**Brief:** Transcribe exactly the lines from the one holding "时间：2023-05-26 08:19:20 来源：互联网" to the end of the data below, including both of those lines and no others.

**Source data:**
++++
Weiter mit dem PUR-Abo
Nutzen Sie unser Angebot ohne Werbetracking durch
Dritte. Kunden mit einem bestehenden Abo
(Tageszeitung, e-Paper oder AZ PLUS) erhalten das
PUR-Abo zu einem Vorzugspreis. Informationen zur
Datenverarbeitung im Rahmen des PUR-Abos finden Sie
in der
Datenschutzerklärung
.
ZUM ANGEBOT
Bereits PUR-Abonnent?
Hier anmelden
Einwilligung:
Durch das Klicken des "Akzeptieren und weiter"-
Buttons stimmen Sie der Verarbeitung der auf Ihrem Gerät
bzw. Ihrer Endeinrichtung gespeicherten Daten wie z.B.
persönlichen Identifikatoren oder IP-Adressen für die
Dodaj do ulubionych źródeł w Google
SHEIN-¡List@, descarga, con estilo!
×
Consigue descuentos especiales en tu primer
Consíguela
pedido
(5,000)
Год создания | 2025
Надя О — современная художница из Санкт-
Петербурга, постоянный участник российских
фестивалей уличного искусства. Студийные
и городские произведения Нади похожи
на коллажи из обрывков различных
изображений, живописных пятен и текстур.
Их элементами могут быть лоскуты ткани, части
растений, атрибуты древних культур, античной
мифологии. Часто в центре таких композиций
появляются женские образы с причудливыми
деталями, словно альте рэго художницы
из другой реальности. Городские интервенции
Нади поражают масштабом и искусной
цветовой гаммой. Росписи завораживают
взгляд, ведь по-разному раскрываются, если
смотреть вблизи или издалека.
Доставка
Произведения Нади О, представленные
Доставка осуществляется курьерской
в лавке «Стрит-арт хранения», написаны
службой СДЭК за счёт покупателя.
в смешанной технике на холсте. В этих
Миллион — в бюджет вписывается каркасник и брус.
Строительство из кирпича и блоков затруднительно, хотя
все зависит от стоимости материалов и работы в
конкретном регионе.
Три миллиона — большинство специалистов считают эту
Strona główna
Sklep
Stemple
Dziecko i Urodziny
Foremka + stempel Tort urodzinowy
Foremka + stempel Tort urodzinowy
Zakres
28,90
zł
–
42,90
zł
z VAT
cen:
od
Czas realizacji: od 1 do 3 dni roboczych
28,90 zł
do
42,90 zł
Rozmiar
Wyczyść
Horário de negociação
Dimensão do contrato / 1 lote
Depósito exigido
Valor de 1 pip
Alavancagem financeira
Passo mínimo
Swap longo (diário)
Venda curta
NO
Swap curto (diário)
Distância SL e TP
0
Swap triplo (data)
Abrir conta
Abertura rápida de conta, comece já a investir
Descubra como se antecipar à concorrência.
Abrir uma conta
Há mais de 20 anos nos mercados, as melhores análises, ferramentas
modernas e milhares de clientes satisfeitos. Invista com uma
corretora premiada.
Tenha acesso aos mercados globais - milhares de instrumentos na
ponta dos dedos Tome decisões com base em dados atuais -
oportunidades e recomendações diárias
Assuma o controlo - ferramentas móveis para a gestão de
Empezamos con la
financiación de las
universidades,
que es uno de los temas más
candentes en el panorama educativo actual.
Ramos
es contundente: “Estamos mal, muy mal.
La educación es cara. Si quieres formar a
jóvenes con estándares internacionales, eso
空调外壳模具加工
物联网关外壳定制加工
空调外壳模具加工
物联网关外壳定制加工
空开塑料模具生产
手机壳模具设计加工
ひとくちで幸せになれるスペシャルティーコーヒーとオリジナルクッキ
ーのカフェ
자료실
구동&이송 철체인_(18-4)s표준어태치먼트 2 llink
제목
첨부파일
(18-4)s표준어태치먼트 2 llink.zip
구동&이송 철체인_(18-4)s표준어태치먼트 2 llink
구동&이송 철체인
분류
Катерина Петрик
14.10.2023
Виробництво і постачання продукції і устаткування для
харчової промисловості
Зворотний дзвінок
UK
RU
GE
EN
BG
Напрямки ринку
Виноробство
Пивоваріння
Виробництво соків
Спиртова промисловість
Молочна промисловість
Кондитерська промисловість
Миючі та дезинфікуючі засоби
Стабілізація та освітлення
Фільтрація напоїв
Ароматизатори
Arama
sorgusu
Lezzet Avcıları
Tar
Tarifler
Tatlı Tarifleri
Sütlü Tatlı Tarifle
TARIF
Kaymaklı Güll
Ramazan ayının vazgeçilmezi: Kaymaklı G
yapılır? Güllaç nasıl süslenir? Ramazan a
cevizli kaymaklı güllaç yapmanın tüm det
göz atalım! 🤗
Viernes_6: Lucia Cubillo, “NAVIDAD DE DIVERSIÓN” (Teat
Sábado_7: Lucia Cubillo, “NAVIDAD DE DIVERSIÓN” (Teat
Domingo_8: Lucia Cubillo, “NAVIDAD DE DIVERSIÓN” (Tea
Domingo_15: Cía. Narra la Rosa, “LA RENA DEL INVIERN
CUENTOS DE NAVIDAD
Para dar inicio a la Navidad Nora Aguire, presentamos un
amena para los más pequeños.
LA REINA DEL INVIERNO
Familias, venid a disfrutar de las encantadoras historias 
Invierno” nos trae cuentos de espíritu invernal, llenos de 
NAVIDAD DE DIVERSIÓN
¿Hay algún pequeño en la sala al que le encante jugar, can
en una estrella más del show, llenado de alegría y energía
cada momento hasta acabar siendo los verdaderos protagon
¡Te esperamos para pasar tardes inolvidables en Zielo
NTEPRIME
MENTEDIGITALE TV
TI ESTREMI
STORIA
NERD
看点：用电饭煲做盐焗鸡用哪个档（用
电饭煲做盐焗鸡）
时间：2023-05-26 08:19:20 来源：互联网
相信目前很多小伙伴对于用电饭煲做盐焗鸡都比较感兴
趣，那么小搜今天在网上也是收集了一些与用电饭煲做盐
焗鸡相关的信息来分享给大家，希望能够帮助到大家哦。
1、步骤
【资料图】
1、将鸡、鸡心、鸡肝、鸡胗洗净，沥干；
++++
**Answer to the exercise:**
时间：2023-05-26 08:19:20 来源：互联网
相信目前很多小伙伴对于用电饭煲做盐焗鸡都比较感兴
趣，那么小搜今天在网上也是收集了一些与用电饭煲做盐
焗鸡相关的信息来分享给大家，希望能够帮助到大家哦。
1、步骤
【资料图】
1、将鸡、鸡心、鸡肝、鸡胗洗净，沥干；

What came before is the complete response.